## DIRECTIONS
Below is a block of records; please copy all of them exactly.

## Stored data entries
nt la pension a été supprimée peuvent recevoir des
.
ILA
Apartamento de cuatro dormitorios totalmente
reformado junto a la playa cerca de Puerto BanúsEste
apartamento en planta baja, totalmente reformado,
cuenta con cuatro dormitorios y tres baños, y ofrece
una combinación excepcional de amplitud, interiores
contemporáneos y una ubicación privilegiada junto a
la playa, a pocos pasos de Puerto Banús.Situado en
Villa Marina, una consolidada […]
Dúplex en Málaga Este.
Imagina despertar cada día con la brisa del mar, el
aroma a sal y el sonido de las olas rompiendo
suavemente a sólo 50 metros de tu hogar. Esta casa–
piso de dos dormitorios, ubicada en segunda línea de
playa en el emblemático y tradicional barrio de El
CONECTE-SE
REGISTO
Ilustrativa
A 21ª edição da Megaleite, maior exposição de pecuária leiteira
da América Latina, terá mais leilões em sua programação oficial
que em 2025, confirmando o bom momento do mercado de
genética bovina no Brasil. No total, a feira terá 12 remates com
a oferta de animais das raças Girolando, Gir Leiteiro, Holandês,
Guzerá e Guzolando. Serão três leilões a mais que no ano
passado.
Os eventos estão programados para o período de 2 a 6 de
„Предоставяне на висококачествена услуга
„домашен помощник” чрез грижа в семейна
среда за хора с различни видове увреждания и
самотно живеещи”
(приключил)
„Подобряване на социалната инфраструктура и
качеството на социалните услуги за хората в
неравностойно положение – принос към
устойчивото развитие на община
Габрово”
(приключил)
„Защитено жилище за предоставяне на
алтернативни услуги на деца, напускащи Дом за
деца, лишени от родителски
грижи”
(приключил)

## RESULT OF THIS TASK
nt la pension a été supprimée peuvent recevoir des
.
ILA
Apartamento de cuatro dormitorios totalmente
reformado junto a la playa cerca de Puerto BanúsEste
apartamento en planta baja, totalmente reformado,
cuenta con cuatro dormitorios y tres baños, y ofrece
una combinación excepcional de amplitud, interiores
contemporáneos y una ubicación privilegiada junto a
la playa, a pocos pasos de Puerto Banús.Situado en
Villa Marina, una consolidada […]
Dúplex en Málaga Este.
Imagina despertar cada día con la brisa del mar, el
aroma a sal y el sonido de las olas rompiendo
suavemente a sólo 50 metros de tu hogar. Esta casa–
piso de dos dormitorios, ubicada en segunda línea de
playa en el emblemático y tradicional barrio de El
CONECTE-SE
REGISTO
Ilustrativa
A 21ª edição da Megaleite, maior exposição de pecuária leiteira
da América Latina, terá mais leilões em sua programação oficial
que em 2025, confirmando o bom momento do mercado de
genética bovina no Brasil. No total, a feira terá 12 remates com
a oferta de animais das raças Girolando, Gir Leiteiro, Holandês,
Guzerá e Guzolando. Serão três leilões a mais que no ano
passado.
Os eventos estão programados para o período de 2 a 6 de
„Предоставяне на висококачествена услуга
„домашен помощник” чрез грижа в семейна
среда за хора с различни видове увреждания и
самотно живеещи”
(приключил)
„Подобряване на социалната инфраструктура и
качеството на социалните услуги за хората в
неравностойно положение – принос към
устойчивото развитие на община
Габрово”
(приключил)
„Защитено жилище за предоставяне на
алтернативни услуги на деца, напускащи Дом за
деца, лишени от родителски
грижи”
(приключил)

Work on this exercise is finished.